In a previous blog post ValentF(x) gave an explanation of what FPGAs (field programmable gate arrays) are and how they are a very valuable resource when designing electronics systems. The article went on to describe the major differences in the way FPGAs operate from CPU/MCU technology. Finally, it was highlighted that FPGAs, especially when used in conjunction with CPU technology, are a powerful tool with both having their own respective strong points in how they process data.
This blog article focuses on how a user should begin to look at using an FPGA in conjunction with a CPU using a co-processing system. The user will better understand how the system is designed to handle processing multiple tasks, scheduling, mapping of the processing tasks and the intercommunication between the LOGI FPGA boards and the host CPU or MCU.
This article will use examples from the LOGI Face project, which is an open source animatronics robot project as the basis for discussing the co-processing methodologies. We will be using real examples from the LOGI projects. Additionally we will refer the user to the LOGI Face Lite project which is a more basic version of LOGI Face that the user can fully replicated with 3D printable parts and off-the-shelf components. The LOGI Face Lite wiki page contains instructions to build and run the algorithms in the project.
What is Hardware/Software Co-design ?
Co-design consists of designing an electronics system as a mixture of software and hardware components. Software components usually run on processors such as a CPU, DSP or GPU, where hardware components run on an FPGA or a dedicated ASIC (application specific integrated circuit). This kind of design method is used to take advantage of the inherent parallelism between the tasks of the application and ease of re-use between applications.
Steps for Designing a Hardware/Software Co-processing System
- Partition the application into the hardware and software components
- Map the software components to the CPU resources
- Map the needed custom hardware components to the FPGA resources
- Schedule the software components
- Manage the communications between the software and hardware components
These steps can either be performed by co-design tools, or by hand, based on the knowledge of the designer. In the following we will describe how the LOGI Pi can be used to perform such a co-design in run real-time control oriented applications or high performance applications with the Raspberry Pi.
Communication between the LOGI Pi and Raspberry Pi
A critical requirement of a co-design system is the method of communication between the FPGA and CPU processing units of the platform. The processing units in this case are the LOGI FPGA and the Raspberry Pi. The LOGI projects use the wishbone bus to ensure fast, reliable and expandable communication between the hardware and software components. The Raspberry Pi does not provide a wishbone bus on its expansion, so it was required to take advantage of the SPI port and to design a hardware “wrapper” component in the FPGA that transforms the SPI serial bus into a 16 bit wishbone master component. The use of this bus allows users to take advantage of the extensive repository of open-source HDL components hosted on open-cores.org and other shared HDL locations.

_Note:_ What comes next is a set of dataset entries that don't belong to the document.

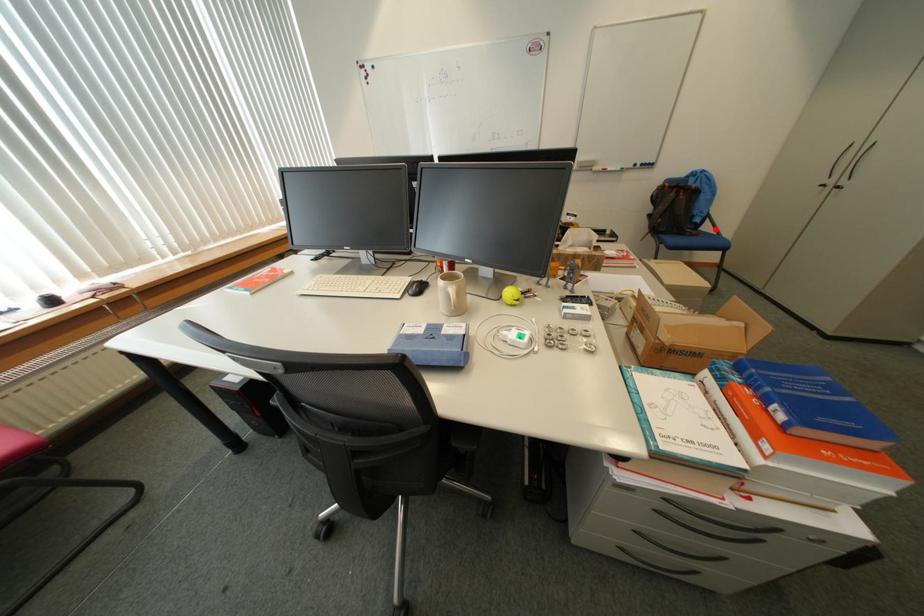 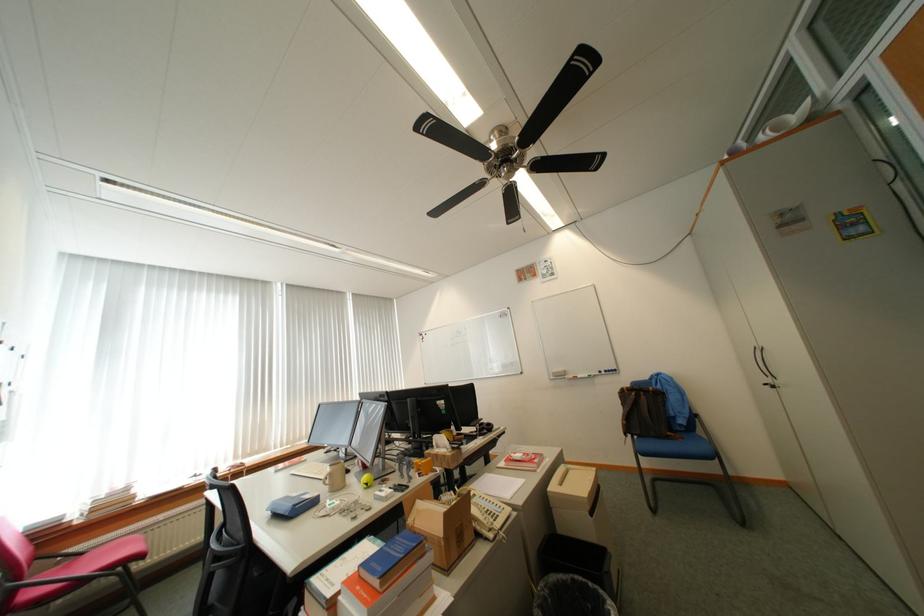 Find the pixel in the second image that matches the highlighted location in the first image.

(709, 432) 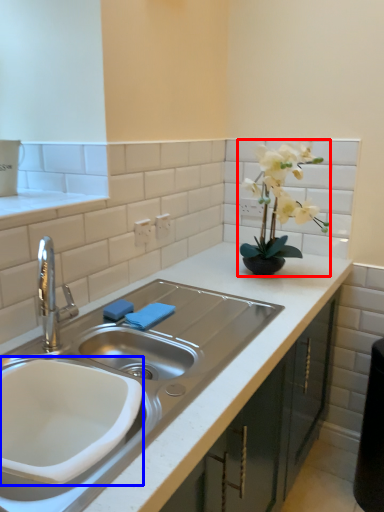 Question: Which point is closer to the camera, houseplant (highlighted by a red box) or sink (highlighted by a blue box)?

Choices:
 (A) houseplant
 (B) sink

Answer: (B) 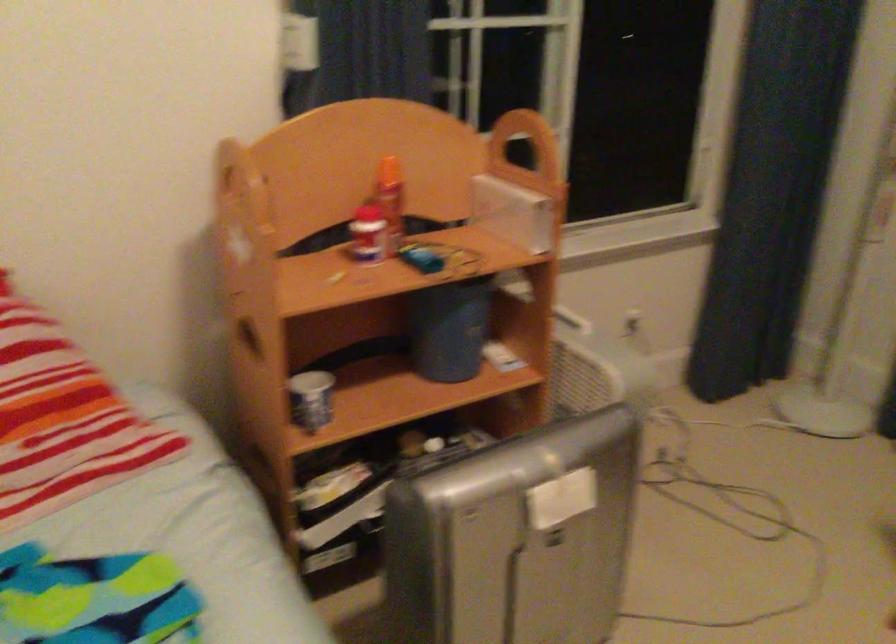 Find where to lift the blue bucket. Please return your answer as a coordinate pair (x, y).

(449, 328) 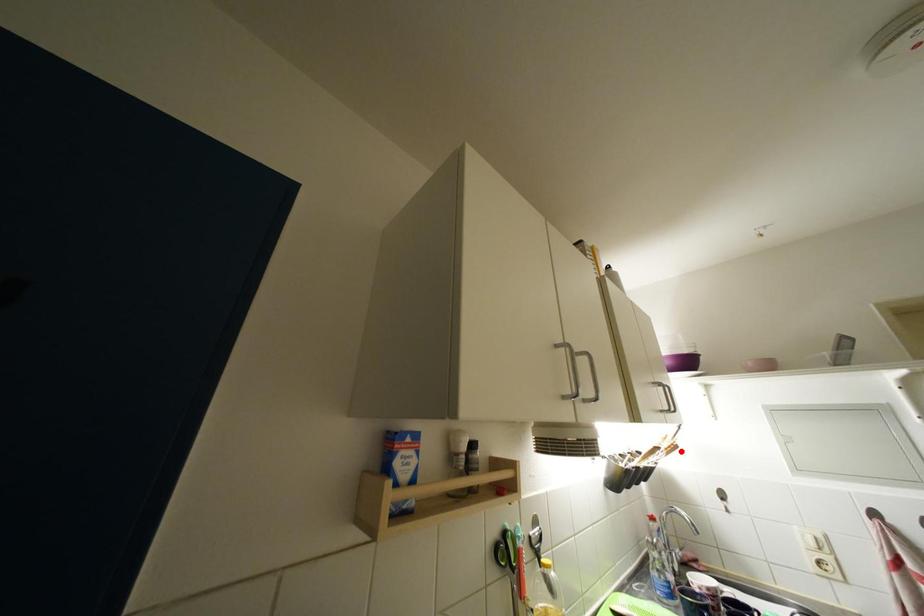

To handle the communication on the SPI bus each transaction is composed of the following information.
1) set slave select low 2) send a 16 bit command word with bits 15 to 2 being the address of the access, bit 1 to indicate burst mode (1) , and bit 0 to indicate read (1) or write (0) (see figure).3) send/receive 16 bit words to/from the address set in the first transaction. If burst mode is set, the address will be increased on each subsequent access until the chip select line is set to high (end of transaction). 4) set slave select high
Such transactions allow users to take advantage of the integrated SPI controller of the Raspberry Pi which uses a 4096 byte fifo. This access format permits the following useful bandwidth to be reached (the 2 bit of synchro is transfer overhead on the SPI bus):
- For a single 16 bit access :(16 bit data)/(2 bit synchro + 16 bit command + 16 bit data) => 47% of the theoretical bandwidth.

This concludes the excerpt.